This isn’t a new problem for Intel GPU compute, and it’s a legitimate reason to wait before committing budget. Driver stability and software support on the Arc Pro line need scrutiny before production deployment.

That said, the price point changes the calculus for experimentation. At $949, a B70 is a low-stakes test. If OpenVINO support for your inference stack is adequate – and for many workloads, it will be – you have 32GB of bandwidth-rich VRAM for significantly less than the Nvidia alternative.

What It Means

The premium Nvidia charges for VRAM has been the single largest barrier to local inference on workstations and small servers. That premium is now explicitly under competitive pressure. AMD has been pushing on this front with the Radeon AI Pro line, and now Intel is undercutting both of them.

Whether the Arc Pro B70 is the right choice depends on your inference framework and tolerance for software ecosystem risk. But the pricing forces a conversation that wasn’t happening six months ago: you can now spec a local inference box with 32GB of dedicated VRAM and meaningful bandwidth for under $1,000.

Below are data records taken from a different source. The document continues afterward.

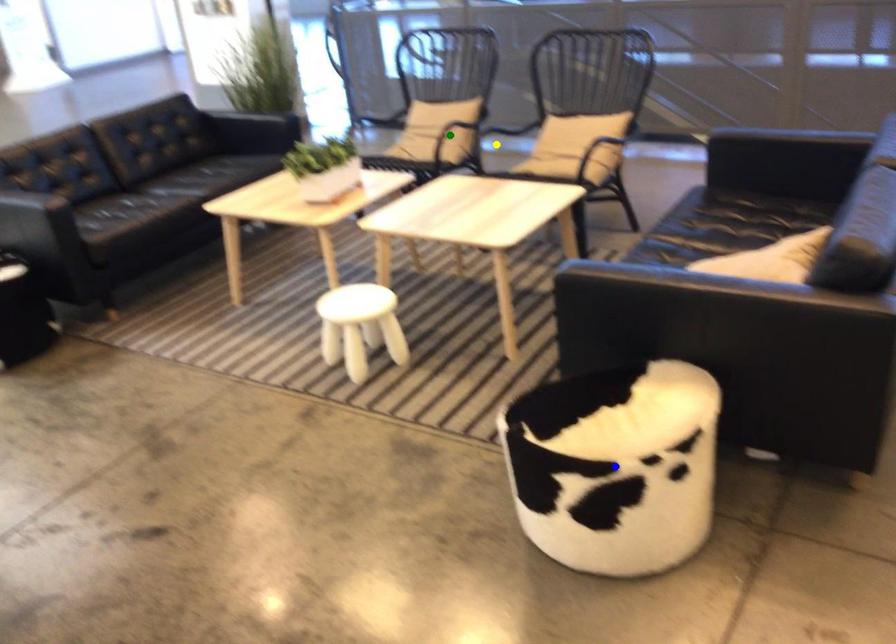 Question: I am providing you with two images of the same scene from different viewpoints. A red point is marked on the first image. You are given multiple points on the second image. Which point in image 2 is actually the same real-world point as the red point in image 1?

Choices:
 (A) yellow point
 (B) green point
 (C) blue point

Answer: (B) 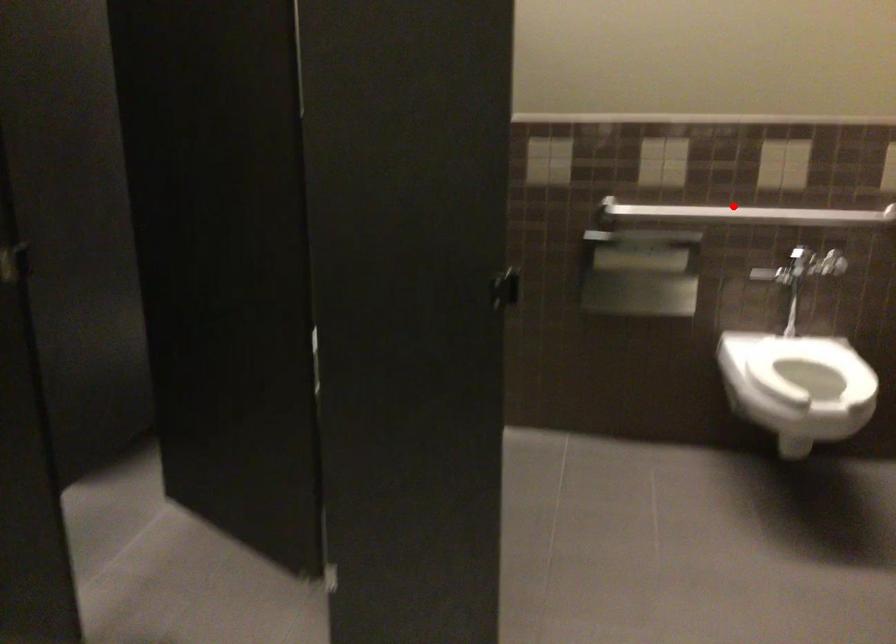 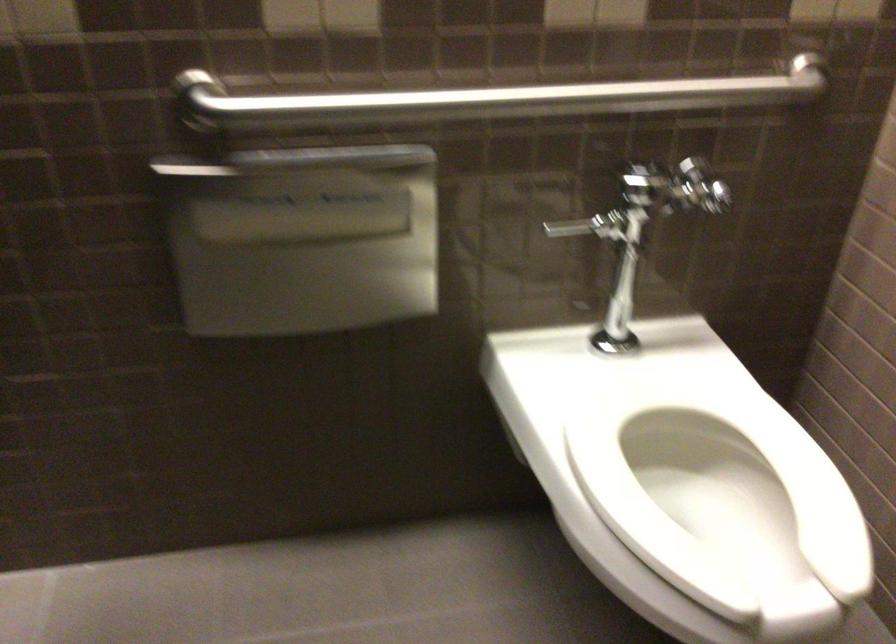 In the second image, find the point that corresponds to the highlighted location in the first image.

(488, 100) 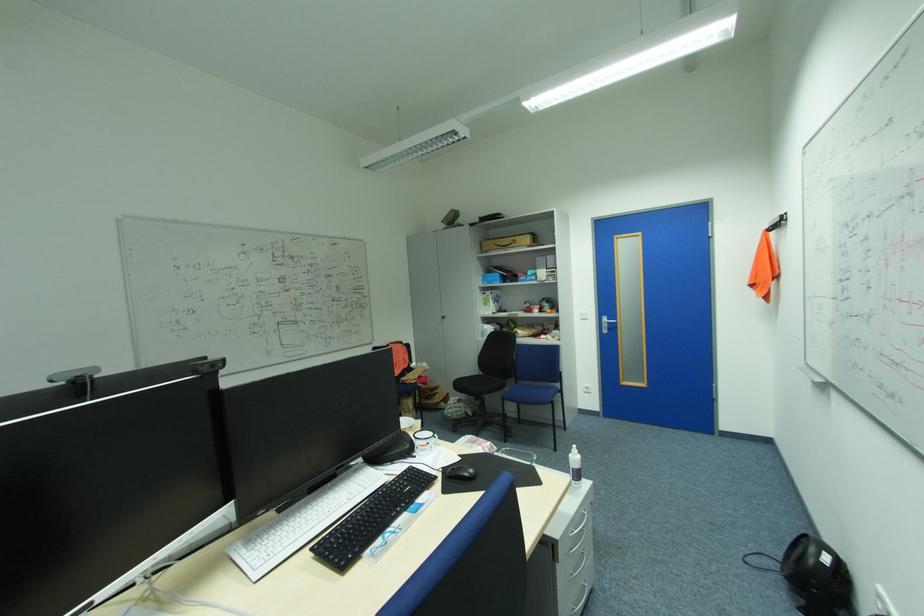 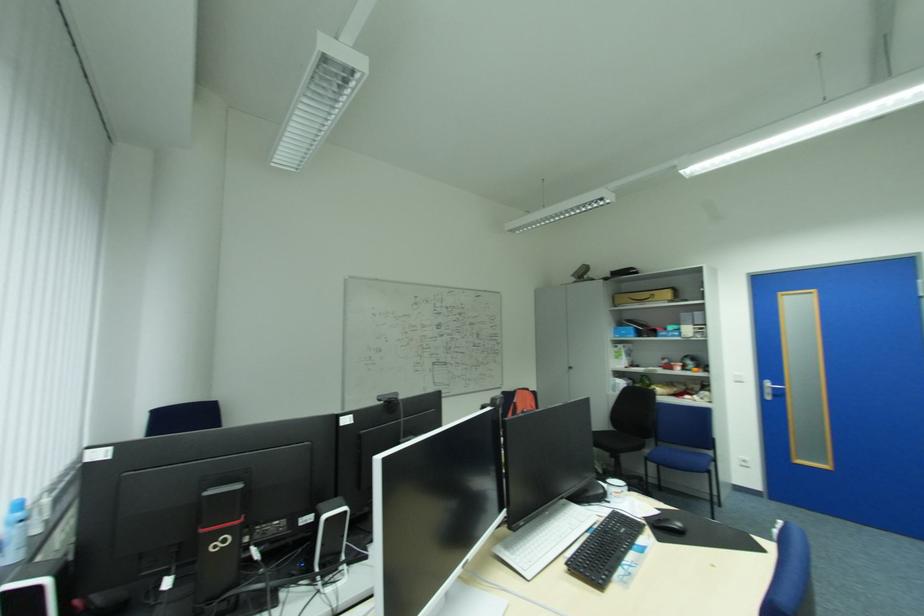 In the second image, find the point that corresponds to point (521, 240) in the first image.

(659, 294) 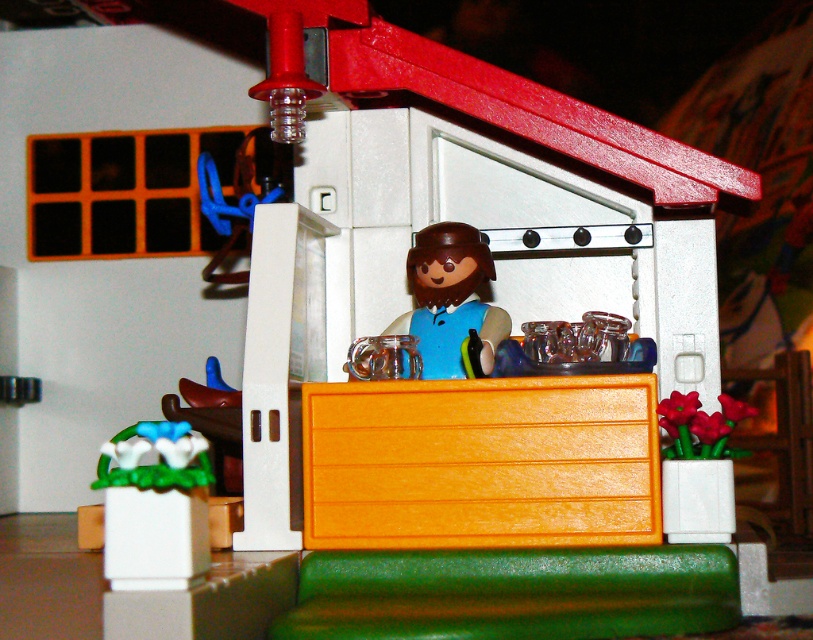 What is located at the point with coordinates (481,461) in the image?

The point at coordinates (481,461) corresponds to the orange matte drawer at center.

You are a customer at the shop and want to place an order. Where exactly is the orange matte drawer at center located in the shop?

The orange matte drawer at center is located at point (481, 461) in the shop.

Looking at this image, you are setting up a Playmobil scene and have to place the orange matte drawer at center and the white glossy flower pot at lower left on the counter. If the counter has limited space, which object should you place first to ensure both fit?

The orange matte drawer at center is wider than the white glossy flower pot at lower left, so you should place the white glossy flower pot at lower left first to accommodate the wider drawer afterward. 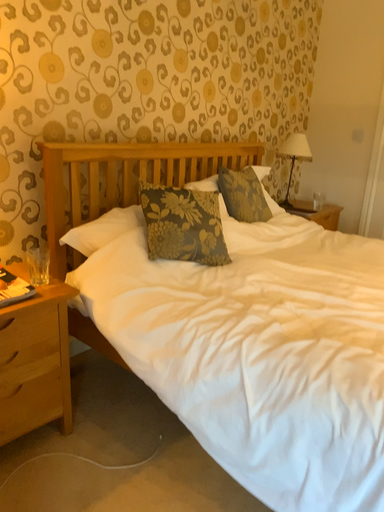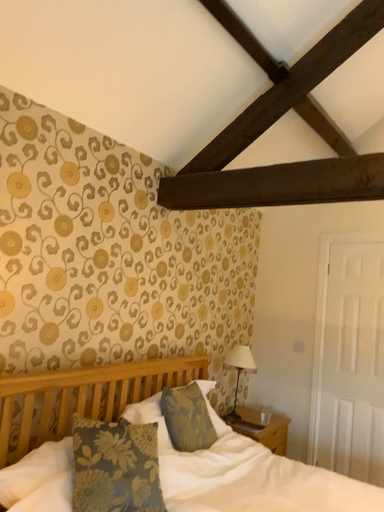 Question: How did the camera likely rotate when shooting the video?

Choices:
 (A) rotated upward
 (B) rotated downward

Answer: (A) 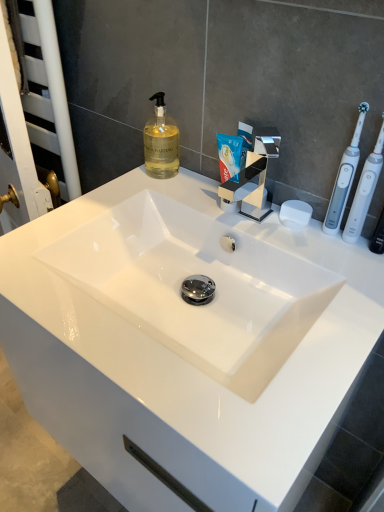 The image size is (384, 512). Find the location of `unoccupied area in front of translucent glass soap dispenser at upper center`. unoccupied area in front of translucent glass soap dispenser at upper center is located at coordinates (140, 198). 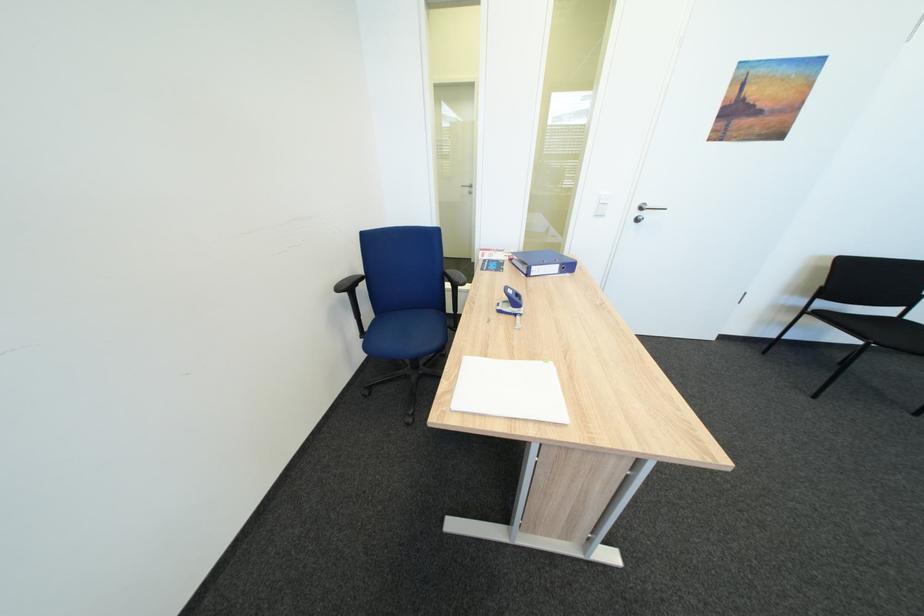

If you’re building out local inference infrastructure, the local AI hardware comparison and build guide are worth reviewing alongside this launch. The B70’s spec sheet fits comfortably into the upper tier of what those pieces recommend – the software ecosystem question is the variable that needs resolving.

Watch the B65 pricing in April. If Intel prices it below $800, the inference value case gets stronger still.